Además, la militancia orgánica está preparada para el desafío de renovar el proyecto político porque viene produciendo aportes para la discusión doctrinaria. El contenido de sus publicaciones apunta a fortalecer el programa en detrimento de la coalición. Y esto precisamente porque “coalición” designa cada vez más el establecimiento de un pacto o alianza entre dirigentes de distintos espacios para fines generalmente electorales, sin cohesión ni proyecto político común, salvo por la negativa. Cristina lo dice con toda nitidez en “La Argentina en su tercera crisis de deuda”: las coaliciones políticas son experiencias de debilidad y fracaso. El consenso es corrupción. La Alianza estalló por el aire en el 2001; la coalición entre la UCR y el PRO (“Cambiemos”) dejó el país con la mayor deuda de su historia; el Frente de Todos trajo a Milei. Para los neoguzmanistas entusiastas del “déficit cero” habría que agregar incluso que existe una correlación empírica entre tipos de gobierno y desempeño fiscal. En América Latina, cada vez que hubo gobiernos de coalición, aumentó el déficit y el endeudamiento externo.
“Despolarizar solo conduce a la irrelevancia o al panelismo televisivo. Más que de calma y vida familiar, los argentinos tenemos un deseo fundacional a toda prueba. Queremos la vida intensa y facciosa de los santos calvinistas. Lo que se juega a futuro es Cristina o Milei”.
Toda decisión política tiene sus costos, y naturalmente la vocación programática del kirchnerismo provocó que muchos dirigentes y espacios se retiraran del gobierno entre 2008 y 2015. El costo del programa es el sectarismo. Pero el costo de la coalición es la disolución de la identidad. Así llegamos a 2019: una “unidad programática” para ganarle a Macri que tuvo más de unidad –es decir, de coalición– que de programa. Se creyó que con la palabra “peronismo”, reuniendo a sus dirigentes, se resolvía la cuestión del proyecto. Hoy estamos pagando el costo de una coalición que fue eficaz en lo electoral pero débil en lo político. Desde la firma del acuerdo, el programa del Frente de Todos fue el programa del FMI. En consecuencia, la apuesta de la etapa que viene será a que el único sector del peronismo que hasta el momento demostró un programa para gobernar la Argentina –esto es: el kirchnerismo– demuestre que también está en condiciones de proponer un programa para el futuro.
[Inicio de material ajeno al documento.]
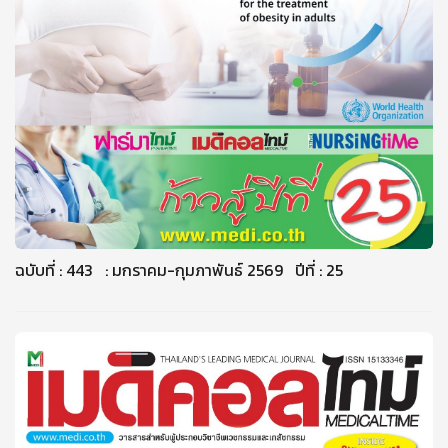
ฉบับที่ : 443 : มกราคม-กุมภาพันธ์ 2569 ปีที่ : 25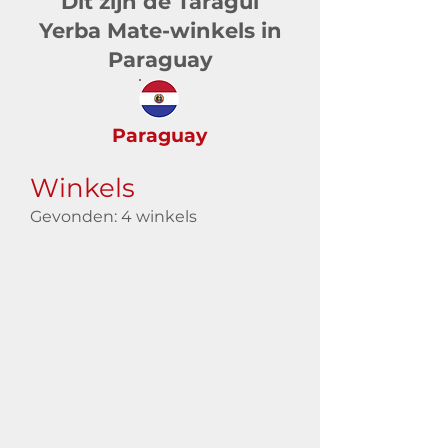
Dit zijn de Taragüi
Yerba Mate-winkels in
Paraguay
Paraguay
Winkels
Gevonden: 4 winkels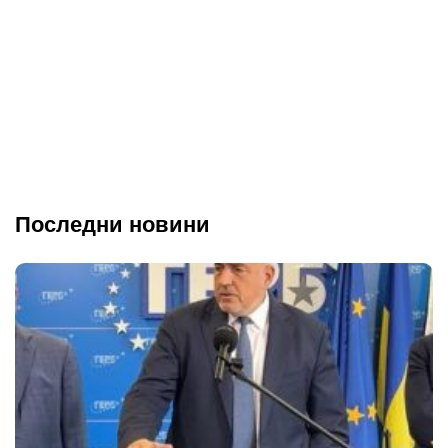
Последни новини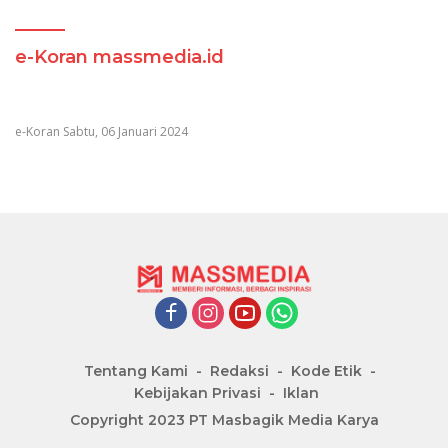
e-Koran massmedia.id
e-Koran Sabtu, 06 Januari 2024
Tentang Kami
Redaksi
Kode Etik
Kebijakan Privasi
Iklan
Copyright 2023 PT Masbagik Media Karya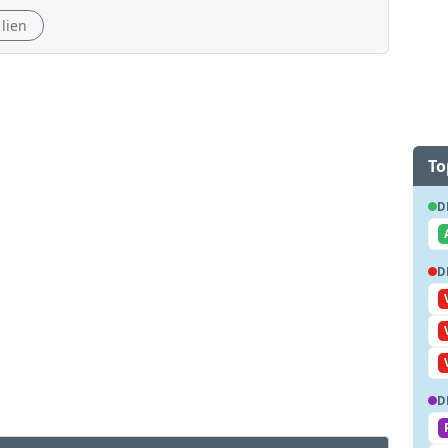
 lien
To
D
D
D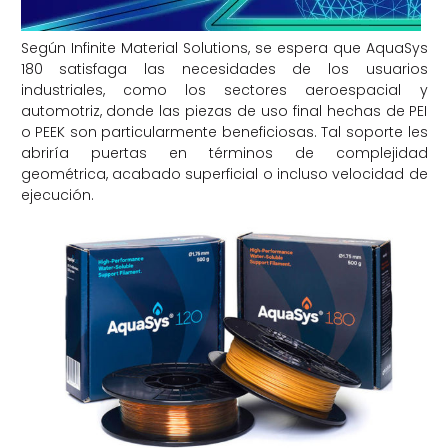
Según Infinite Material Solutions, se espera que AquaSys
180 satisfaga las necesidades de los usuarios
industriales, como los sectores aeroespacial y
automotriz, donde las piezas de uso final hechas de PEI
o PEEK son particularmente beneficiosas. Tal soporte les
abriría puertas en términos de complejidad
geométrica, acabado superficial o incluso velocidad de
ejecución.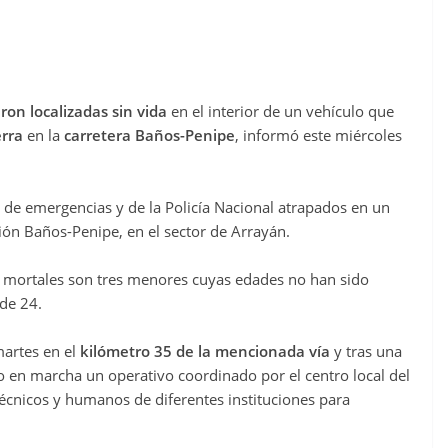
ron localizadas sin vida
en el interior de un vehículo que
erra
en la
carretera Baños-Penipe
, informó este miércoles
s de emergencias y de la Policía Nacional atrapados en un
ón Baños-Penipe, en el sector de Arrayán.
as mortales son tres menores cuyas edades no han sido
de 24.
martes en el
kilómetro 35 de la mencionada vía
y tras una
so en marcha un operativo coordinado por el centro local del
écnicos y humanos de diferentes instituciones para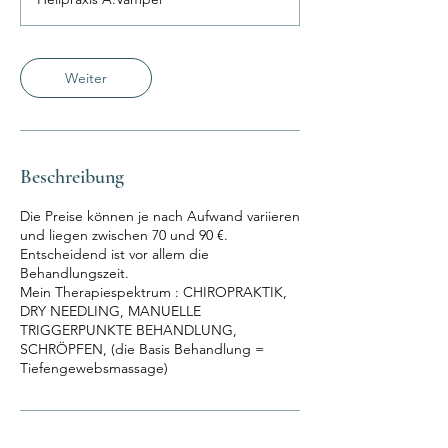
d
Weiter
Beschreibung
Die Preise können je nach Aufwand variieren
und liegen zwischen 70 und 90 €.
Entscheidend ist vor allem die
Behandlungszeit.
Mein Therapiespektrum : CHIROPRAKTIK,
DRY NEEDLING, MANUELLE
TRIGGERPUNKTE BEHANDLUNG,
SCHRÖPFEN, (die Basis Behandlung =
Tiefengewebsmassage)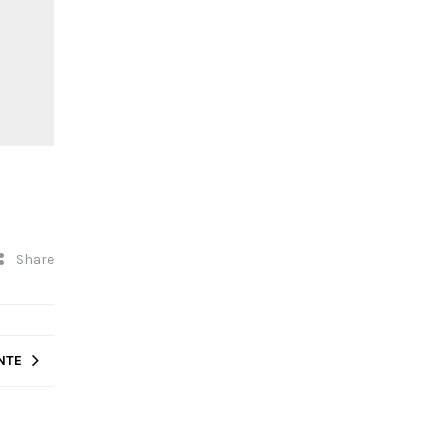
Share
NTE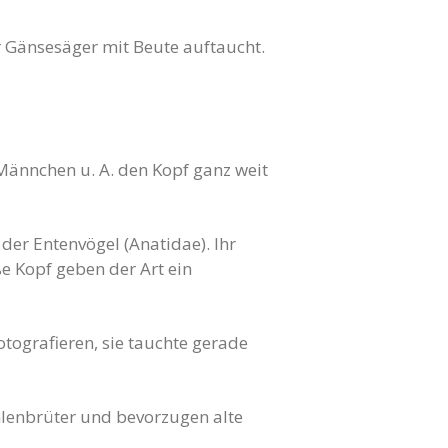
r Gänsesäger mit Beute auftaucht.
Männchen u. A. den Kopf ganz weit
 der Entenvögel (Anatidae). Ihr
ße Kopf geben der Art ein
otografieren, sie tauchte gerade
hlenbrüter und bevorzugen alte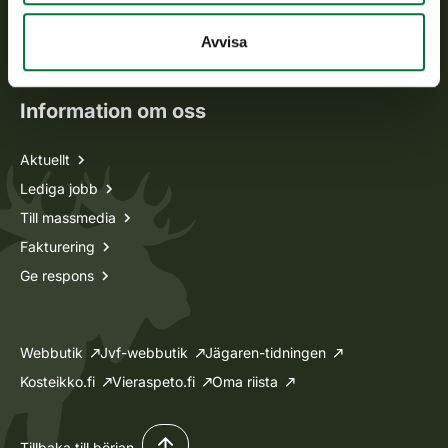
Oma riista -tjänsten
Avvisa
Ansökan om licenser och dispenser
Information om oss
Aktuellt
Lediga jobb
Till massmedia
Fakturering
Ge respons
Webbutik
Jvf-webbutik
Jägaren-tidningen
Kosteikko.fi
Vieraspeto.fi
Oma riista
Tillbaka till början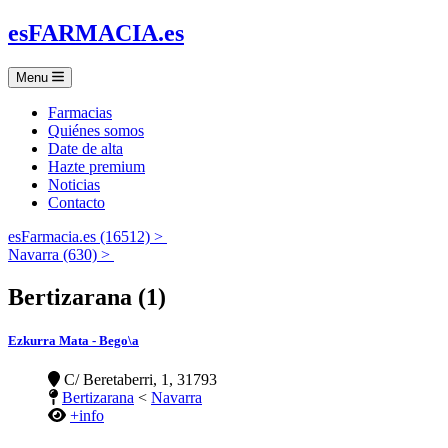
es
FARMACIA
.es
Menu
Farmacias
Quiénes somos
Date de alta
Hazte premium
Noticias
Contacto
esFarmacia.es (16512) >
Navarra (630) >
Bertizarana (1)
Ezkurra Mata - Bego\a
C/ Beretaberri, 1, 31793
Bertizarana
<
Navarra
+info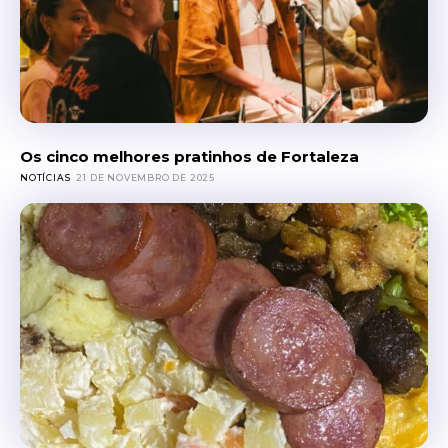
Os cinco melhores pratinhos de Fortaleza
NOTÍCIAS
21 DE NOVEMBRO DE 2025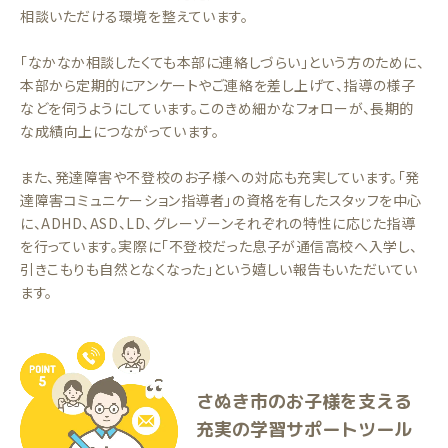
相談いただける環境を整えています。
「なかなか相談したくても本部に連絡しづらい」という方のために、
本部から定期的にアンケートやご連絡を差し上げて、指導の様子
などを伺うようにしています。このきめ細かなフォローが、長期的
な成績向上につながっています。
また、発達障害や不登校のお子様への対応も充実しています。「発
達障害コミュニケーション指導者」の資格を有したスタッフを中心
に、ADHD、ASD、LD、グレーゾーンそれぞれの特性に応じた指導
を行っています。実際に「不登校だった息子が通信高校へ入学し、
引きこもりも自然となくなった」という嬉しい報告もいただいてい
ます。
さぬき市のお子様を支える
充実の学習サポートツール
Las alternativas anti o post kirchneristas no tienen otro proyecto que volver a un peronismo “normal” luego del desvarío izquierdista de Néstor y Cristina. La falta de horizontes predictivos, y mucho más con Milei en el gobierno, provoca que toda la energía se concentre en el presente, en la táctica y las alianzas; es decir, en las próximas elecciones. Pero solo una imaginación política militante, insensible por un momento a la correlación de fuerzas, puede resucitar las esperanzas.
Ocurre que Cristina es la síntesis de Perón y Eva.